Progresso da leitura

A síndrome do impostor não é uma doença, mas um sentimento. Ela surge quando a pessoa carrega uma dúvida persistente sobre sua capacidade e quase sempre sente vergonha de não ser “boa o bastante” — mesmo quando há evidências claras do contrário.

Quem sofre com esse fenômeno se vê constantemente preso em um ciclo de insegurança e autocrítica. Alguns pensamentos são comuns:

  • Focar apenas no que deu errado, ignorando o que funcionou.
  • Acreditar que qualquer um faria igual e, portanto, não merece reconhecimento.
  • Pensar que só tem valor o que é difícil — como se nada pudesse ser simples.
  • Estabelecer metas irreais e inalcançáveis, o que leva à sensação de nunca ser suficiente.
  • Valorizar a crença de ser uma fraude, mesmo diante de conquistas.
  • Aplaudir os outros, mas nunca reconhecer o próprio mérito.

Esse processo esgota, porque a energia vai toda para pensamentos negativos que corroem a autoestima.

Um olhar para as diferenças de gênero

Estudos mostram que mulheres são mais atingidas pela síndrome do impostor. Enquanto homens tendem a atribuir seu sucesso a fatores externos e a se sentirem confiantes com o que já possuem, mulheres costumam acreditar que não têm nada do que precisam e que o êxito alcançado é fruto de engano ou sorte.

  • Homens: “Se consegui, mereci.”
  • Mulheres: “Se consegui, foi acaso.”

Isso gera uma sobrecarga ainda maior, especialmente em contextos de provas, entrevistas ou promoções, onde o medo de falhar ativa desculpas como procrastinação e justificativas de falta de tempo. No fundo, o pavor é de não ser capaz.
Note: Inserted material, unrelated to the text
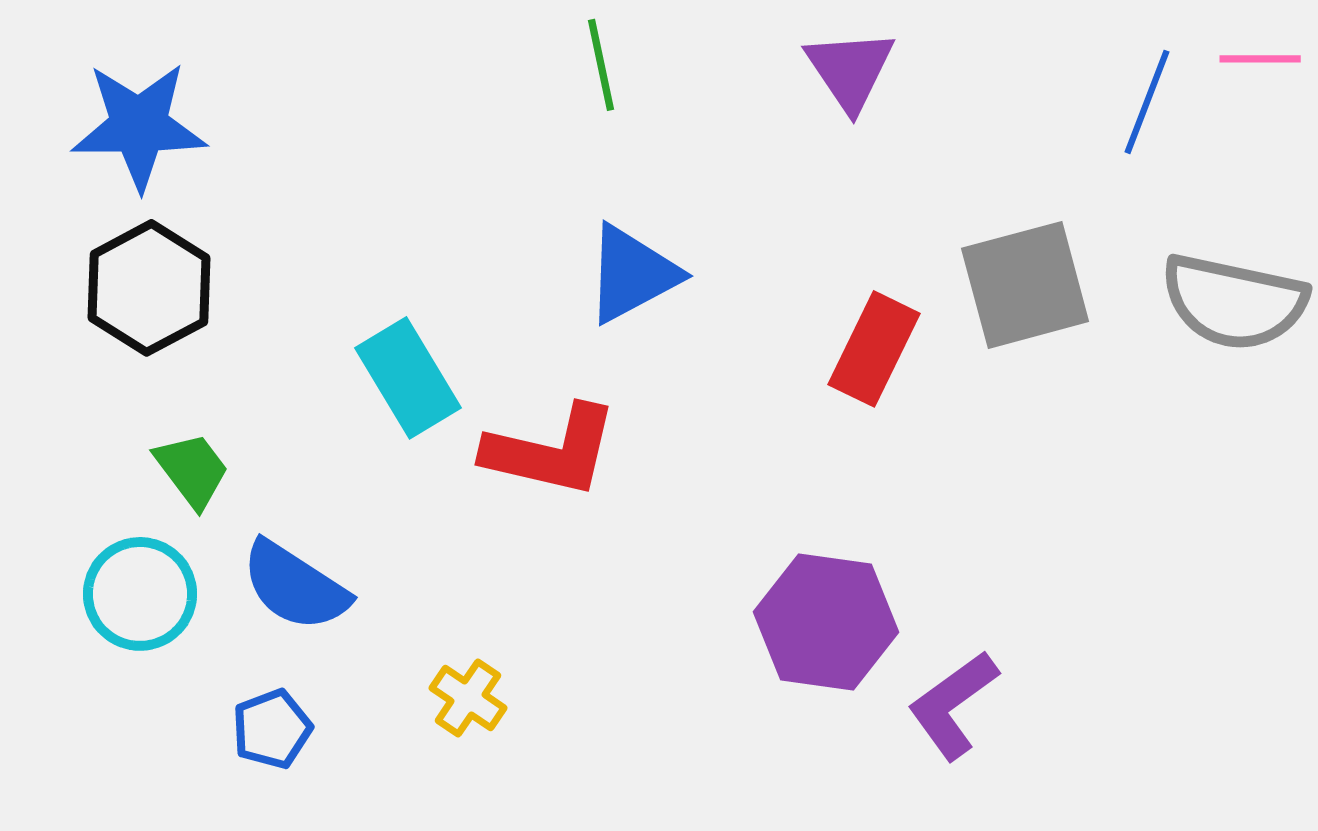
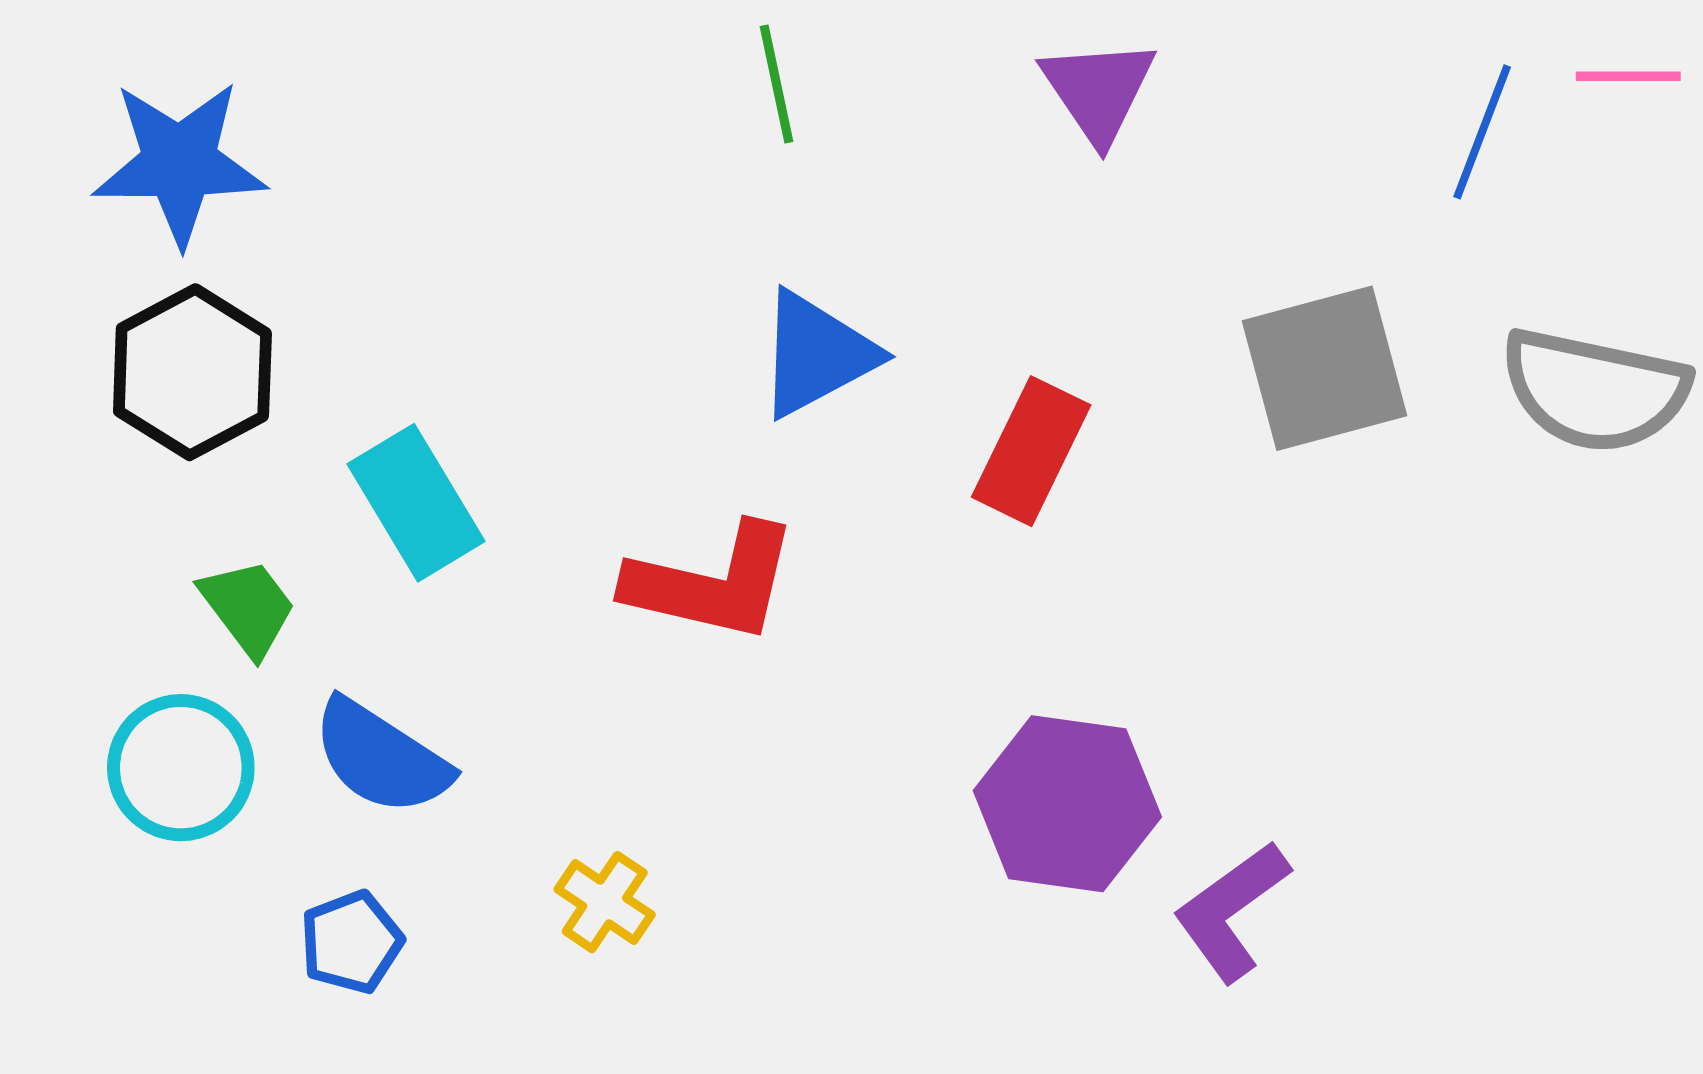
red rectangle: (874, 349) -> (1031, 451), moved
cyan rectangle: (408, 378) -> (416, 503), moved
O impostor diante do sucesso

Mesmo quando alcança resultados, a pessoa não se permite comemorar. Ao contrário: acredita que está ocupando o lugar de alguém mais preparado e que, cedo ou tarde, será “desmascarada”. A conquista perde o sabor e se transforma em mais um motivo de angústia.

Comparação x Inspiração

Desde pequenos aprendemos a nos comparar: notas na escola, comportamentos esperados, desempenhos. Mas a comparação negativa rouba a confiança e gera frustração.

  • Na comparação: focamos no que falta em nós e nos sentimos diminuídos.
  • Na inspiração: reconhecemos o outro, mas adaptamos os recursos que temos para seguir adiante.

Enquanto a comparação paralisa, a inspiração nos move.

Caminhos para ressignificar

Reconhecer a síndrome do impostor é o primeiro passo. Depois, é preciso cultivar autocompaixão, flexibilizar padrões e aprender a validar o próprio esforço, sem depender apenas da validação externa. O psicólogo pode ajudar nesse processo, oferecendo um espaço seguro para questionar crenças, elaborar novas narrativas internas e transformar comparação em inspiração.

No fim das contas, ninguém precisa ser perfeito ou se provar o tempo todo. O que mais importa é aceitar que ser humano já é suficiente.